Using KNIME Workflows in Jupyter Notebooks

duydu · August 31, 2019, 1:41pm

Hi,

I have a question regarding this post https://www.knime.com/blog/knime-and-jupyter

As far as I understood, wf.data_table_outputs contains two output tables:
wf.data_table_outputs[0] = summary data
wf.data_table_outputs[1] = details data

My question is how do I define the order of output tables. For example, if I want wf.data_table_outputs[1] = summary data, what should I do?

Thank you!

Best regards,
Du

HansS · September 1, 2019, 8:30pm

Hi @duydu

I suggest within your python environment you make a copy of wf.data_table_outputs[1] and give it a different name e.g.:
summary_data = wf.data_table_outputs[1].copy()

gr. Hans

duydu · September 2, 2019, 7:39am

Hi @HansS,

Thanks for the answer. But my problem is not to assign wf.data_table_outputs[1] to summary_data. I think it is from KNIME side, not within python environment. I am sorry that I did not make the question clear.

According to the KNIME workflow (in the post) there are two output tables: one contains the summary of the data (Table 1) and and the other contains the details of the data (Table 2).

Now if I call the workflow from a jupyter notebook:

As expected, wf.data_table_outputs will have two tables, and the first table has the summary level of the data.
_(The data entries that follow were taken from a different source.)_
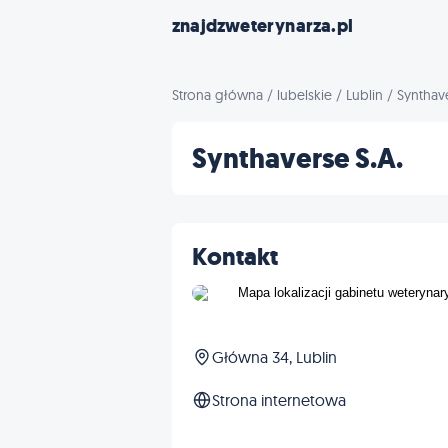
znajdzweterynarza.pl
Strona główna
/
lubelskie
/
Lublin
/
Synthave
Synthaverse S.A.
Kontakt
Główna 34, Lublin
Strona internetowa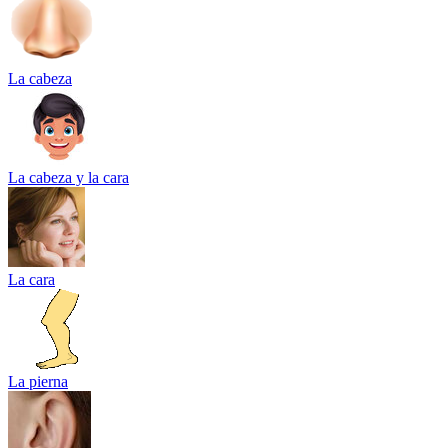
La cabeza
La cabeza y la cara
La cara
La pierna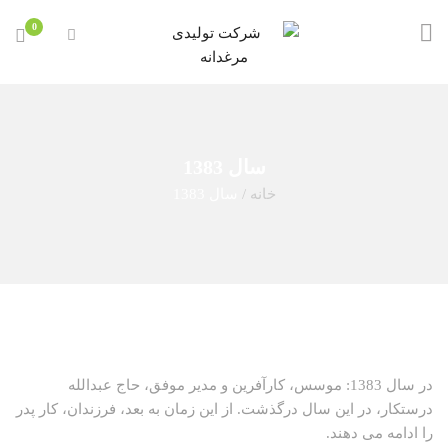
0
سال 1383
خانه
/
سال 1383
در سال 1383: موسس، کارآفرین و مدیر موفق، حاج عبدالله
درستکار، در این سال درگذشت. از این زمان به بعد، فرزندان، کار پدر
را ادامه می دهند.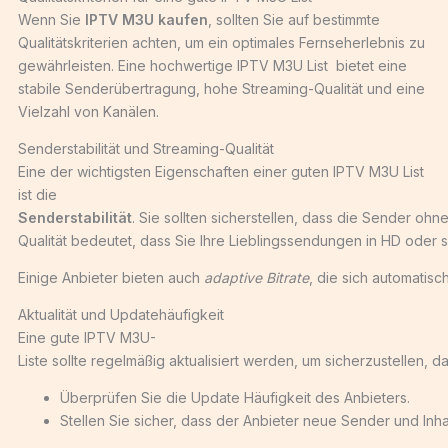
Wenn Sie
IPTV M3U kaufen
, sollten Sie auf bestimmte
Qualitätskriterien achten, um ein optimales Fernseherlebnis zu
gewährleisten. Eine hochwertige IPTV M3U List bietet eine
stabile Senderübertragung, hohe Streaming-Qualität und eine
Vielzahl von Kanälen.
Senderstabilität und Streaming-Qualität
Eine der wichtigsten Eigenschaften einer guten IPTV M3U List
ist die
Senderstabilität
. Sie sollten sicherstellen, dass die Sender oh
Qualität bedeutet, dass Sie Ihre Lieblingssendungen in HD oder 
Einige Anbieter bieten auch
adaptive Bitrate
, die sich automatis
Aktualität und Updatehäufigkeit
Eine gute IPTV M3U-
Liste sollte regelmäßig aktualisiert werden, um sicherzustellen, 
Überprüfen Sie die Update Häufigkeit des Anbieters.
Stellen Sie sicher, dass der Anbieter neue Sender und Inhal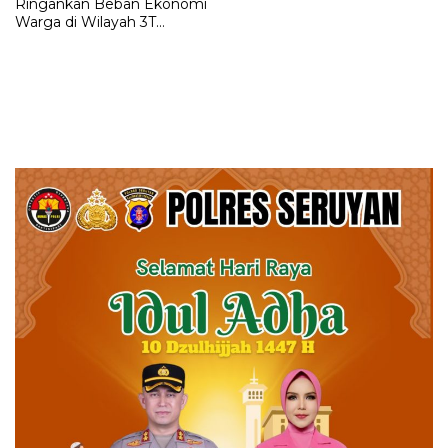
Ringankan Beban Ekonomi
Warga di Wilayah 3T
Murung Raya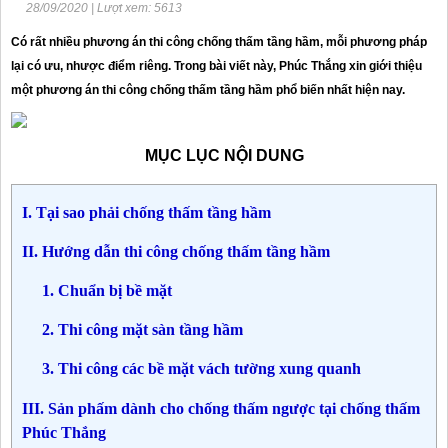
28/09/2020 | Lượt xem: 5613
Có rất nhiều phương án thi công chống thấm tầng hầm, mỗi phương pháp
lại có ưu, nhược điểm riêng. Trong bài viết này, Phúc Thắng xin giới thiệu
một phương án thi công chống thấm tầng hầm phổ biến nhất hiện nay.
MỤC LỤC NỘI DUNG
I
. Tại sao phải chống thấm tầng hầm
II. Hướng dẫn thi công chống thấm tầng hầm
1. Chuẩn bị bề mặt
2. Thi công mặt sàn tầng hầm
3. Thi công các bề mặt vách tường xung quanh
III. Sản phấm dành cho chống thấm ngược tại chống thấm
Phúc Thắng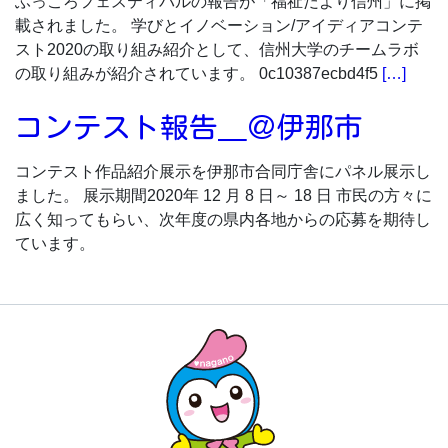
ふっころフェスティバルの報告が「福祉だより信州」に掲
載されました。 学びとイノベーション/アイディアコンテ
スト2020の取り組み紹介として、信州大学のチームラボ
の取り組みが紹介されています。 0c10387ecbd4f5
[…]
コンテスト報告＿＠伊那市
コンテスト作品紹介展示を伊那市合同庁舎にパネル展示し
ました。 展示期間2020年 12 月 8 日～ 18 日 市民の方々に
広く知ってもらい、次年度の県内各地からの応募を期待し
ています。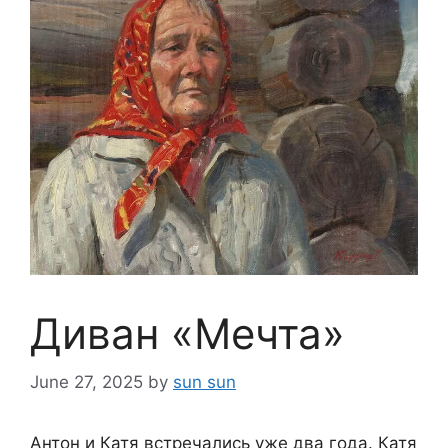
Диван «Мечта»
June 27, 2025
by
sun sun
Антон и Катя встречались уже два года. Катя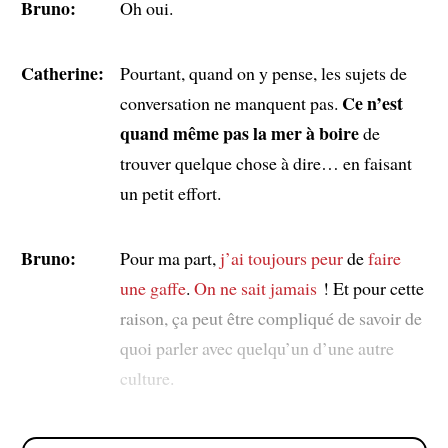
Bruno:
Oh oui.
Catherine:
Pourtant, quand on y pense, les sujets de
Ce n’est
conversation ne manquent pas.
quand même pas la mer à boire
de
trouver quelque chose à dire… en faisant
un petit effort.
Bruno:
Pour ma part,
j’ai toujours peur
de
faire
une gaffe
.
On ne sait jamais
! Et pour cette
raison, ça peut être compliqué de savoir de
quoi parler avec quelqu’un d’une autre
culture.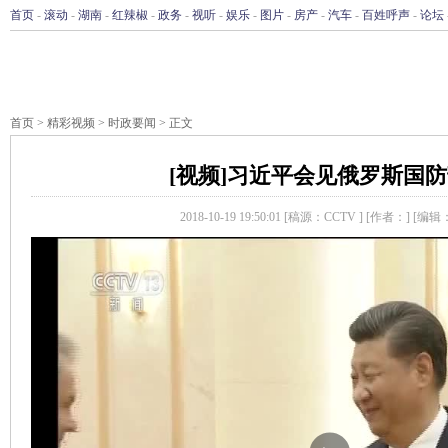
首页
-
滚动
-
湖南
-
红辣椒
-
政务
-
视听
-
娱乐
-
图片
-
房产
-
汽车
-
百姓呼声
-
论坛
首页
>
精彩视频
>
时政要闻
> 正文
[视频]习近平会见俄罗斯国
2018-10-19 19:50:01
[稿源：CCTV ]
[作者：]
[编辑
播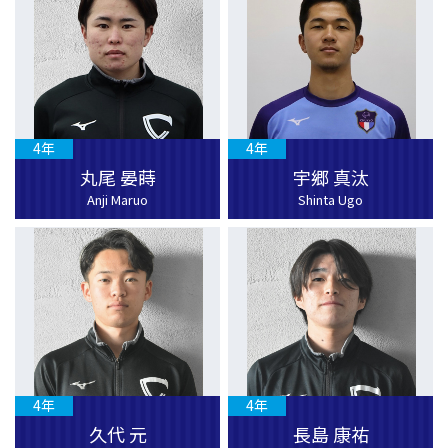
4年
4年
丸尾 晏蒔
宇郷 真汰
Anji Maruo
Shinta Ugo
4年
4年
久代 元
長島 康祐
In other words, the first table is Table 1.

But my question is: How do I define the first table to contain the summary of the data? I guess this should be done in the Container Output (table) or somewhere else in the KNIME workflow, but I just do not know how.

Best regards,
Du

HansS · September 2, 2019, 7:17pm

Hi @duydu

I think you have a clear question. But I don’t the answer to this question. That is why I suggest “the workaround/solution” to rename/copy your output tables afterwards in your python environment. So I am curious why you want to assign the name within the KNIME environment. This may help to find a solution.

gr. Hans

duydu · September 2, 2019, 8:37pm

Hi @HansS,

Suppose the KNIME workflow has three output tables namely Table A, B, and C. If I call it from a jupyter notebook, I should know which table data_table_outputs[0], data_table_outputs[1] and data_table_outputs[2] correspond to.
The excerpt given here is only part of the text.